| |
| |
| |
Negende hoofdstuk.
Nieuwe zorgen voor den burgemeester en nieuwe verrassingen.
't Scheen dat het noodlot besloten had burgemeester Stille op de pijnbank te brengen want, alsof de man niet reeds meer dan genoeg had, verraste hem twee dagen later de veldwachter, wien een zeker gedeelte van het platteland om Drysdale als terrein voor zijn ambtsijver was toevertrouwd, met een alleronaangenaamste tijding. Er was een paar weken geleden een boerderij, die in eigendom aan den Staat toebehoorde, vacant geworden en deze was gehuurd door een vreemdeling, die volgens zijn voorgeven reeds sedert lang gezocht had naar de gelegenheid om zich onder een zoo vaderlijk en degelijk bestuur als dat van Malthusia te vestigen. De man was indertijd bij de verhuring zelf overgekomen en had bij burgemeester Stille zijn opwachting gemaakt. Door zijn flink uiterlijk, de vleiende verzekering die in zijn zoo even genoemd verlangen naar het burgerschap van Malthusia voor de, autoriteiten opgesloten lag, door het aanbod om het eerste jaar vooruit
| |
| |
te betalen, met goed gemunte goudstukken gestaafd, en wat al meer ter zake dienen kon, had men zich laten inpakken. Burgemeester Stille zelf was zijn voorspraak geweest in den Grooten Raad en had hem persoonlijk zijn tevredenheid betuigd toen hij met de huur bevoorrecht was. Doch nu bleek het, dat iedereen, van de hoogste tot de laagste autoriteit, voor de eerste maal in drie eeuwen, verzuimd had te informeeren naar iets wat in Malthusia bij alle zaken van groot of klein belang steeds op den voorgrond gesteld werd en op den voorgrond moest gesteld worden. De man had een vrouw met negen kinderen. Hij zat nu op de boerderij. Hij had er zich met zijn bende in genesteld. Hij zat er en had tegen den veldwachter een toon aangeslagen, alsof hij er hoorde.
Dat was een leelijk geval. De veldwachter, die er erg mee verlegen zat, wist niet beter te doen dan er meneer Stille mee in kennis te stellen eer hij, zooals zijn instructie eigenlijk voorschreef, naar meneer Drysdale ging. Misschien, zoo dacht de man in zijn onnoozelheid, was de zaak nog te schikken.
Nog te schikken?

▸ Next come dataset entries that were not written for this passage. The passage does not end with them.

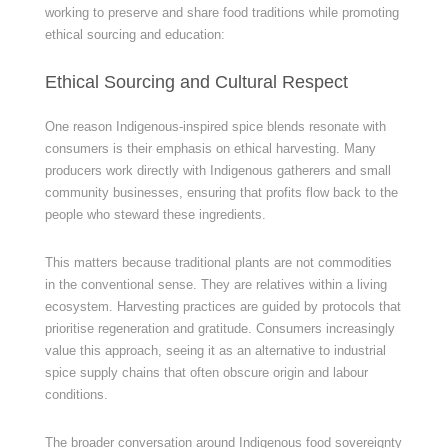
working to preserve and share food traditions while promoting
ethical sourcing and education:
Ethical Sourcing and Cultural Respect
One reason Indigenous-inspired spice blends resonate with
consumers is their emphasis on ethical harvesting. Many
producers work directly with Indigenous gatherers and small
community businesses, ensuring that profits flow back to the
people who steward these ingredients.
This matters because traditional plants are not commodities
in the conventional sense. They are relatives within a living
ecosystem. Harvesting practices are guided by protocols that
prioritise regeneration and gratitude. Consumers increasingly
value this approach, seeing it as an alternative to industrial
spice supply chains that often obscure origin and labour
conditions.
The broader conversation around Indigenous food sovereignty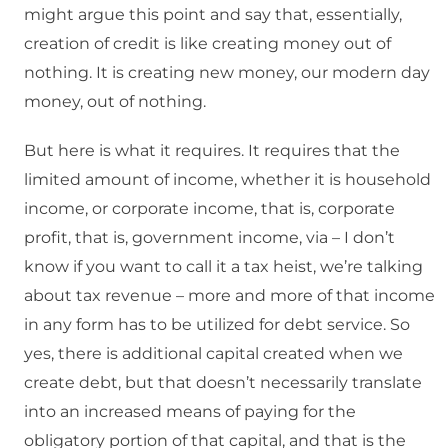
might argue this point and say that, essentially,
creation of credit is like creating money out of
nothing. It is creating new money, our modern day
money, out of nothing.
But here is what it requires. It requires that the
limited amount of income, whether it is household
income, or corporate income, that is, corporate
profit, that is, government income, via – I don’t
know if you want to call it a tax heist, we’re talking
about tax revenue – more and more of that income
in any form has to be utilized for debt service. So
yes, there is additional capital created when we
create debt, but that doesn’t necessarily translate
into an increased means of paying for the
obligatory portion of that capital, and that is the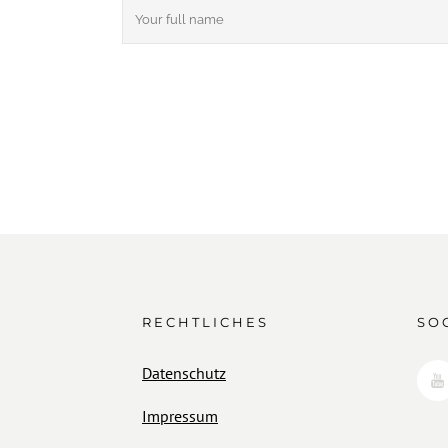
RECHTLICHES
SO
Datenschutz
Impressum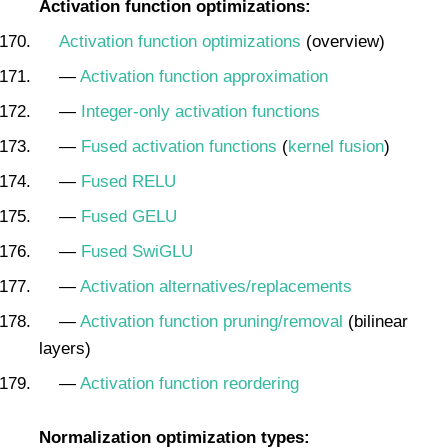
Activation function optimizations:
Activation function optimizations
(overview)
—
Activation function approximation
—
Integer-only activation functions
—
Fused activation functions
(
kernel fusion
)
—
Fused RELU
—
Fused GELU
—
Fused SwiGLU
—
Activation alternatives/replacements
—
Activation function pruning/removal
(bilinear
layers)
—
Activation function reordering
Normalization optimization types: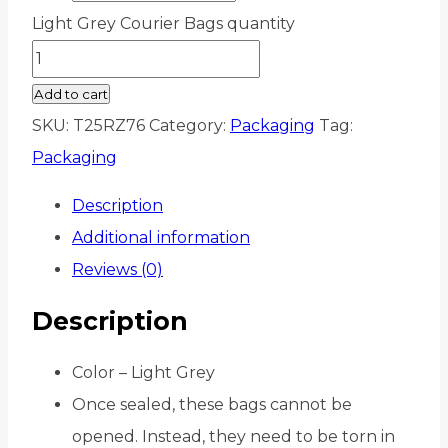
Light Grey Courier Bags quantity
Add to cart
SKU:
T25RZ76
Category:
Packaging
Tag:
Packaging
Description
Additional information
Reviews (0)
Description
Color – Light Grey
Once sealed, these bags cannot be
opened. Instead, they need to be torn in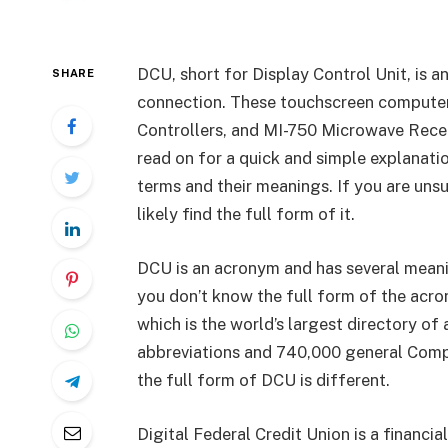
DCU, short for Display Control Unit, is 
SHARE
connection. These touchscreen computer
Controllers, and MI-750 Microwave Recei
read on for a quick and simple explanati
terms and their meanings. If you are unsu
likely find the full form of it.
DCU is an acronym and has several meaning
you don’t know the full form of the acro
which is the world’s largest directory of 
abbreviations and 740,000 general Compr
the full form of DCU is different.
Digital Federal Credit Union is a financi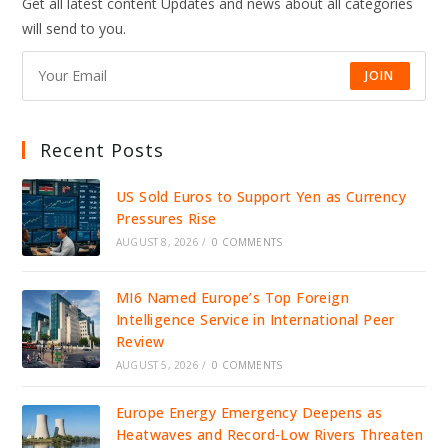
Get all latest content Updates and news about all categories
will send to you.
JOIN
Recent Posts
US Sold Euros to Support Yen as Currency
Pressures Rise
AUGUST 8, 2026
/
0 COMMENTS
MI6 Named Europe’s Top Foreign
Intelligence Service in International Peer
Review
AUGUST 5, 2026
/
0 COMMENTS
Europe Energy Emergency Deepens as
Heatwaves and Record-Low Rivers Threaten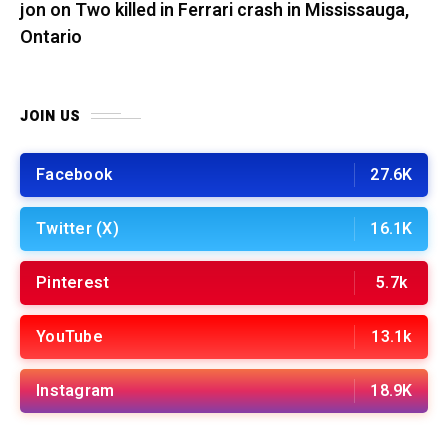
jon
on
Two killed in Ferrari crash in Mississauga,
Ontario
JOIN US
Facebook
27.6K
Twitter (X)
16.1K
Pinterest
5.7k
YouTube
13.1k
Instagram
18.9K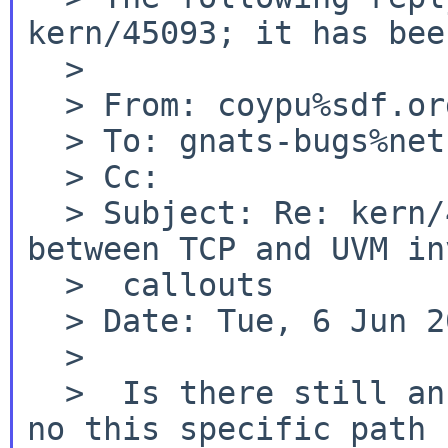
kern/45093; it has bee
  >

  > From: coypu%sdf.org@localhost

  > To: gnats-bugs%netbsd.org@localhost

  > Cc:

  > Subject: Re: kern/45093: kernel deadlock 
between TCP and UVM in
  >  callouts

  > Date: Tue, 6 Jun 2017 02:51:10 +0000

  >

no this specific path 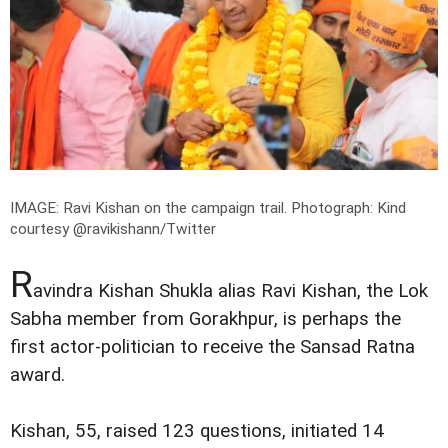
IMAGE: Ravi Kishan on the campaign trail.
Photograph: Kind
courtesy @ravikishann/Twitter
R
avindra Kishan Shukla alias Ravi Kishan, the Lok
Sabha member from Gorakhpur, is perhaps the
first actor-politician to receive the Sansad Ratna
award.
Kishan, 55, raised 123 questions, initiated 14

Ja, wanneer de huurder goedschiks, dat is met geld, tot andere gedachten te brengen was, maar de veldwachter verklaarde onmiddellijk bij zijn mededeeling dat hij betwijfelde of de man daaraan wel dacht. Hij zat volkomen naar zijn zin. Voor geen prijs ter wereld had hij verklaard afstand te zallen doen van zijn recht. Hij had een jaar huur vooruit betaald. Hij had met de bijzondere opvattingen van de Malthusianen niets te maken. De verhuring had publiek plaats gehad. Voor
| |
| |
drie jaren was de huur hem toegewezen. Geen dag vroeger dan over drie jaar ging hij er uit.
Dus bleef er niets over dan een gerechtelijke vervolging, niet op grond van een valsch huurcontract of liever van een verzinning van hen die de zaak geleid hadden, maar een gerechtelijke vervolging in optima forma wegens het feit, dat de man vader van negen kinderen was. Als zoo'n vonnis tegen hem bestond, dan kon men hem zijn burgerlijke en burgerschapsrechten afnemen, hem eerloos verklaren en uit het land bannen. Zonder zoo'n vonnis was men machteloos.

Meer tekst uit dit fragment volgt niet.